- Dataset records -
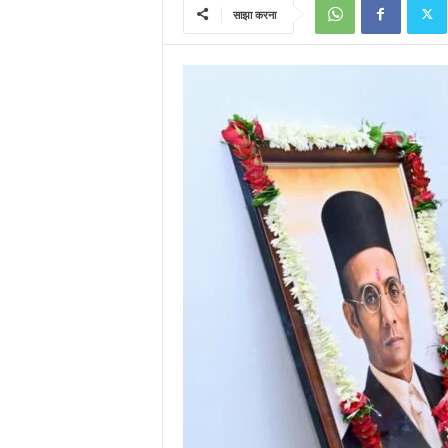
साझा करना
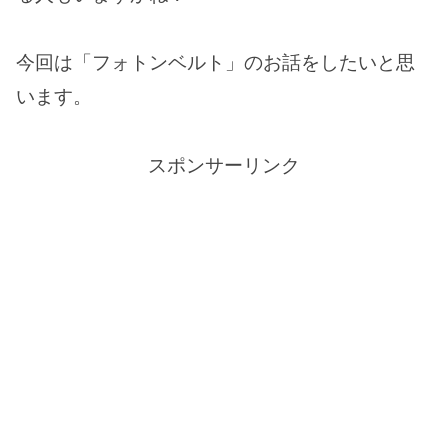
今回は「フォトンベルト」のお話をしたいと思
います。
スポンサーリンク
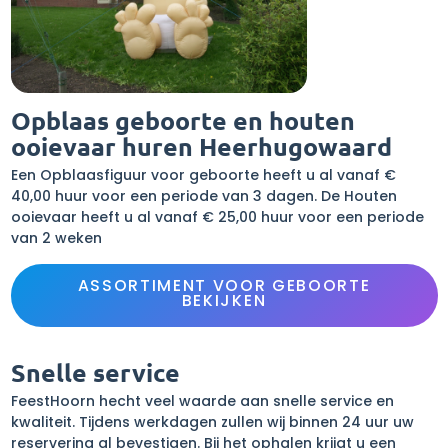
Opblaas geboorte en houten
ooievaar huren Heerhugowaard
Een Opblaasfiguur voor geboorte heeft u al vanaf €
40,00 huur voor een periode van 3 dagen. De Houten
ooievaar heeft u al vanaf € 25,00 huur voor een periode
van 2 weken
ASSORTIMENT VOOR GEBOORTE
BEKIJKEN
Snelle service
FeestHoorn hecht veel waarde aan snelle service en
kwaliteit. Tijdens werkdagen zullen wij binnen 24 uur uw
reservering al bevestigen. Bij het ophalen krijgt u een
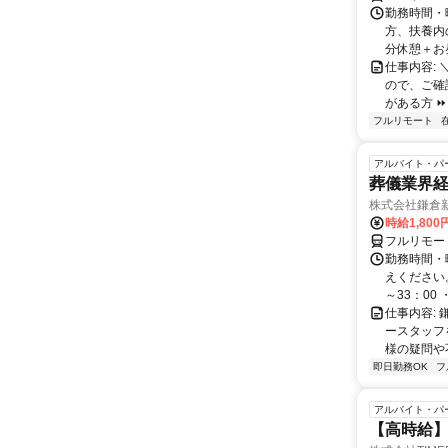
勤務時間・曜
方、扶養内の
分休憩＋お
仕事内容: 
ので、ご確
がある方 ⏩
フルリモート
アルバイト・パ
葬儀業界経
株式会社鎌倉
時給1,800
フルリモー
勤務時間・
えください。 
～33：00 ・
仕事内容:
ースタッフ
様の疑問や
即日勤務OK
フ
アルバイト・パ
【高時給】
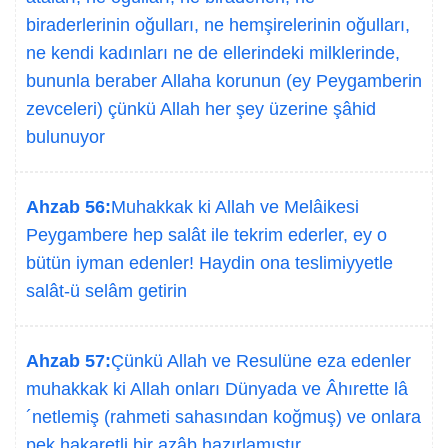
biraderlerinin oğulları, ne hemşirelerinin oğulları,
ne kendi kadınları ne de ellerindeki milklerinde,
bununla beraber Allaha korunun (ey Peygamberin
zevceleri) çünkü Allah her şey üzerine şâhid
bulunuyor
Ahzab 56:
Muhakkak ki Allah ve Melâikesi
Peygambere hep salât ile tekrim ederler, ey o
bütün iyman edenler! Haydin ona teslimiyyetle
salât-ü selâm getirin
Ahzab 57:
Çünkü Allah ve Resulüne eza edenler
muhakkak ki Allah onları Dünyada ve Âhırette lâ
´netlemiş (rahmeti sahasından koğmuş) ve onlara
pek hakaretli bir azâb hazırlamıştır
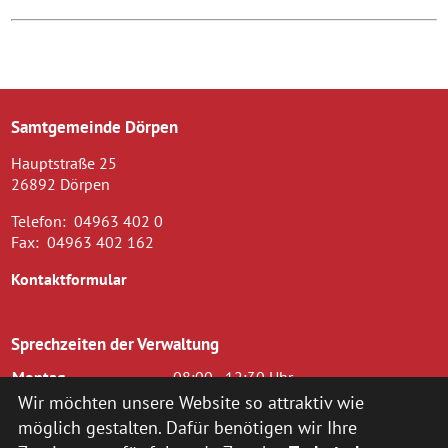
Samtgemeinde Dörpen
Hauptstraße 25
26892 Dörpen
Telefon:
04963 402 0
Fax:
04963 402 162
Kontaktformular
Sprechzeiten der Verwaltung
Montag
08:00 - 12:30 Uhr
Dienstag
08.00 - 12.30 Uhr und 14.00 - 16.00
Wir möchten unsere Website so attraktiv wie
Uhr
möglich gestalten. Dafür benötigen wir Ihre
Mittwoch
08.00 - 12.30 Uhr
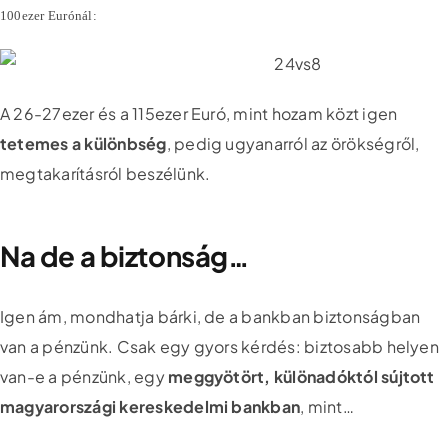
100ezer Eurónál:
A 26-27ezer és a 115ezer Euró, mint hozam közt igen
tetemes a különbség
, pedig ugyanarról az örökségről,
megtakarításról beszélünk.
Na de a biztonság…
Igen ám, mondhatja bárki, de a bankban biztonságban
van a pénzünk. Csak egy gyors kérdés: biztosabb helyen
van-e a pénzünk, egy
meggyötört, különadóktól sújtott
magyarországi kereskedelmi bankban
, mint…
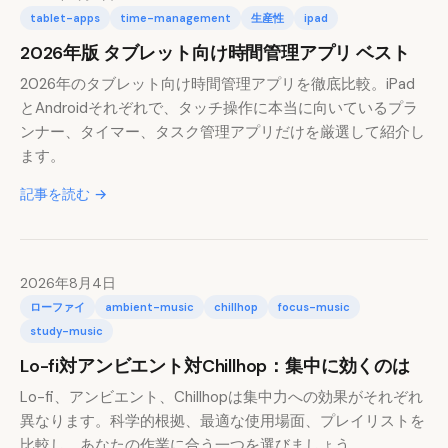
tablet-apps
time-management
生産性
ipad
2026年版 タブレット向け時間管理アプリ ベスト
2026年のタブレット向け時間管理アプリを徹底比較。iPad
とAndroidそれぞれで、タッチ操作に本当に向いているプラ
ンナー、タイマー、タスク管理アプリだけを厳選して紹介し
ます。
記事を読む →
2026年8月4日
ローファイ
ambient-music
chillhop
focus-music
study-music
Lo-fi対アンビエント対Chillhop：集中に効くのは
Lo-fi、アンビエント、Chillhopは集中力への効果がそれぞれ
異なります。科学的根拠、最適な使用場面、プレイリストを
比較し、あなたの作業に合う一つを選びましょう。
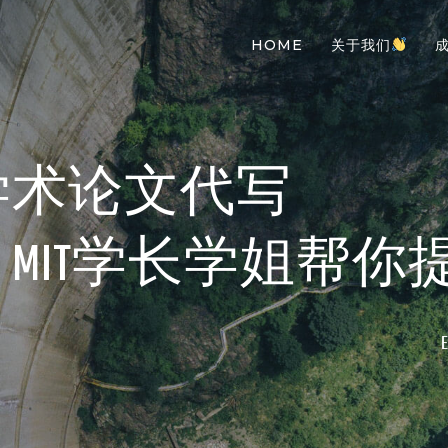
HOME
关于我们
学术论文代写
 Yale MIT学长学姐帮你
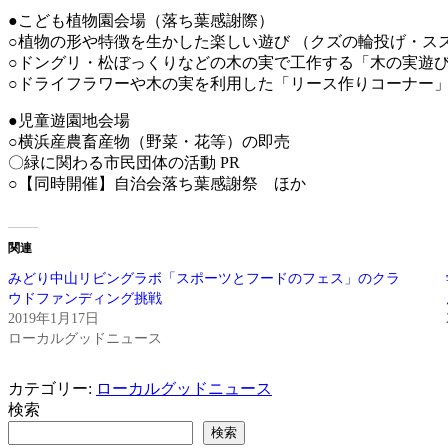
●こども植物園会場（落ち葉感謝際）
○植物の形や特徴を生かした楽しい遊び （クズの輪投げ・ス
○ドングリ・松ぼっくりなどの木の実で工作する「木の実遊
○ドライフラワーや木の実を利用した「リース作りコーナー
●児童遊園地会場
○横浜産農畜産物（野菜・花等）の即売
〇緑に関わる市民団体の活動 PR
○【同時開催】自治会落ち葉感謝祭 ほか
関連
みどり中山リビングラボ「スポーツとフードのフェス」のクラ
ウドファンディング挑戦
2019年1月17日
ローカルグッドニュース
カテゴリー:
ローカルグッドニュース
検索
検索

- Problem -
Reproduce the lines from the one with "A 26-27ezer és" through the end of the data, keeping both end lines, adding nothing, and dropping any pictures.

- Result for this task -
A 26-27ezer és a 115ezer Euró, mint hozam közt igen
tetemes a különbség
, pedig ugyanarról az örökségről,
megtakarításról beszélünk.
Na de a biztonság…
Igen ám, mondhatja bárki, de a bankban biztonságban
van a pénzünk. Csak egy gyors kérdés: biztosabb helyen
van-e a pénzünk, egy
meggyötört, különadóktól sújtott
magyarországi kereskedelmi bankban
, mint…
tablet-apps
time-management
生産性
ipad
2026年版 タブレット向け時間管理アプリ ベスト
2026年のタブレット向け時間管理アプリを徹底比較。iPad
とAndroidそれぞれで、タッチ操作に本当に向いているプラ
ンナー、タイマー、タスク管理アプリだけを厳選して紹介し
ます。
記事を読む →
2026年8月4日
ローファイ
ambient-music
chillhop
focus-music
study-music
Lo-fi対アンビエント対Chillhop：集中に効くのは
Lo-fi、アンビエント、Chillhopは集中力への効果がそれぞれ
異なります。科学的根拠、最適な使用場面、プレイリストを
比較し、あなたの作業に合う一つを選びましょう。
HOME
关于我们
学术论文代写
 Yale MIT学长学姐帮你
●こども植物園会場（落ち葉感謝際）
○植物の形や特徴を生かした楽しい遊び （クズの輪投げ・ス
○ドングリ・松ぼっくりなどの木の実で工作する「木の実遊
○ドライフラワーや木の実を利用した「リース作りコーナー
●児童遊園地会場
○横浜産農畜産物（野菜・花等）の即売
〇緑に関わる市民団体の活動 PR
○【同時開催】自治会落ち葉感謝祭 ほか
関連
みどり中山リビングラボ「スポーツとフードのフェス」のクラ
ウドファンディング挑戦
2019年1月17日
ローカルグッドニュース
カテゴリー:
ローカルグッドニュース
検索
検索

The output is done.